Content starts

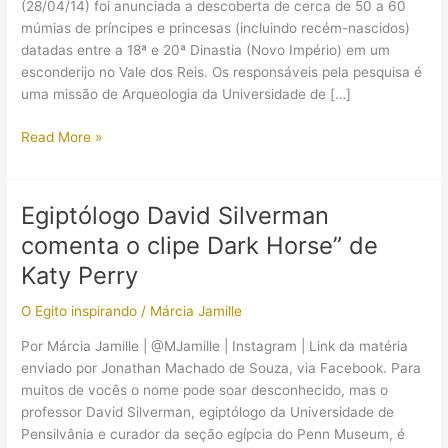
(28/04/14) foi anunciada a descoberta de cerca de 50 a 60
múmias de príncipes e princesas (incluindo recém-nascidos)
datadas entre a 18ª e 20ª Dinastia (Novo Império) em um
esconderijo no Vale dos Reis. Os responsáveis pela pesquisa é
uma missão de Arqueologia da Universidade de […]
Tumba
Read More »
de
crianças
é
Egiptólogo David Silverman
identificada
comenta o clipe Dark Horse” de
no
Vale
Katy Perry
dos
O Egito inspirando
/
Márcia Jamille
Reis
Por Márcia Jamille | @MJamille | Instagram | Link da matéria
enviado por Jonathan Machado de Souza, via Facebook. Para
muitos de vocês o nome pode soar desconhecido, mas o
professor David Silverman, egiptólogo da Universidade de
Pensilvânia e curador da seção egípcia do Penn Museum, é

Content ends
Content starts

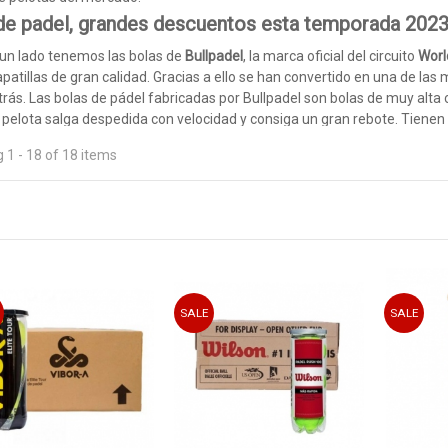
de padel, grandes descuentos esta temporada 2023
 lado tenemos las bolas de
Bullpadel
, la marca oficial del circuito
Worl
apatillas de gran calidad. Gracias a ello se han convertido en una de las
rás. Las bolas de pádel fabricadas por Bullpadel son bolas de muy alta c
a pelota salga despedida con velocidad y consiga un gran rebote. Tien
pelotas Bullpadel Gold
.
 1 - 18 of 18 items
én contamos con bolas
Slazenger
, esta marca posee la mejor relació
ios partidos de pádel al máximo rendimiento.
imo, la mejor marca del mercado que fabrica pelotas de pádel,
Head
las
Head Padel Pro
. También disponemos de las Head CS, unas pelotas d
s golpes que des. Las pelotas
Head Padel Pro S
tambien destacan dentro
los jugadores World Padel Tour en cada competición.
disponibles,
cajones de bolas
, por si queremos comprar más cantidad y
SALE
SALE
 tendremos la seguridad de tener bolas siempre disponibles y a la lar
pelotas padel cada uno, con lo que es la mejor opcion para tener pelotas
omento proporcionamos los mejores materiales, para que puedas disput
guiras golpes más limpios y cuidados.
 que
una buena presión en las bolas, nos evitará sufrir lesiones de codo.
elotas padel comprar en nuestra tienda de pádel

Content ends
Content starts

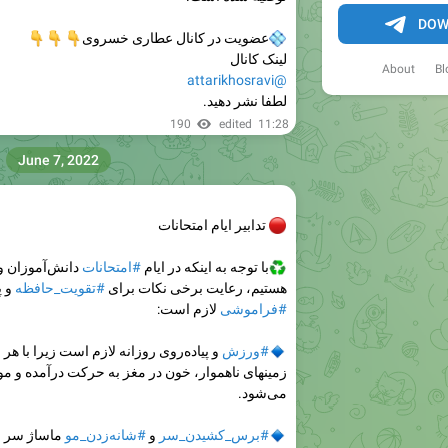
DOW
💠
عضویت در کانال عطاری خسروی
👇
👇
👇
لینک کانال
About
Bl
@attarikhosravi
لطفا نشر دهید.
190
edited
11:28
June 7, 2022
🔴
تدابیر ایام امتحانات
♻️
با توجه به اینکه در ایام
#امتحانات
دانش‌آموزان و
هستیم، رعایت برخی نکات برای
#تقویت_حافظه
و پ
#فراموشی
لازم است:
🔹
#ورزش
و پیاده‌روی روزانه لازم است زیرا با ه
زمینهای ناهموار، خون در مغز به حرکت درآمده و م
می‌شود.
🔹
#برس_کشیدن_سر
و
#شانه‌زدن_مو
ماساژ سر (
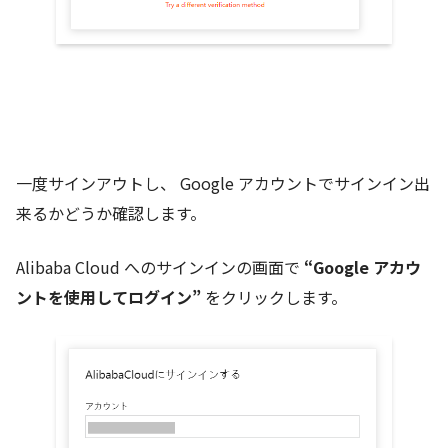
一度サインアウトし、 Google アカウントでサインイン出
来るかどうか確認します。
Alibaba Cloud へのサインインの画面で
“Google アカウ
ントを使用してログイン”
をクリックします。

Content ends

Lines wanted from the listing above: the line with "(28/04/14) foi anunciada" up to and including the line with "Pensilvânia e curador". Please write them out exactly, adding nothing else.

(28/04/14) foi anunciada a descoberta de cerca de 50 a 60
múmias de príncipes e princesas (incluindo recém-nascidos)
datadas entre a 18ª e 20ª Dinastia (Novo Império) em um
esconderijo no Vale dos Reis. Os responsáveis pela pesquisa é
uma missão de Arqueologia da Universidade de […]
Tumba
Read More »
de
crianças
é
Egiptólogo David Silverman
identificada
comenta o clipe Dark Horse” de
no
Vale
Katy Perry
dos
O Egito inspirando
/
Márcia Jamille
Reis
Por Márcia Jamille | @MJamille | Instagram | Link da matéria
enviado por Jonathan Machado de Souza, via Facebook. Para
muitos de vocês o nome pode soar desconhecido, mas o
professor David Silverman, egiptólogo da Universidade de
Pensilvânia e curador da seção egípcia do Penn Museum, é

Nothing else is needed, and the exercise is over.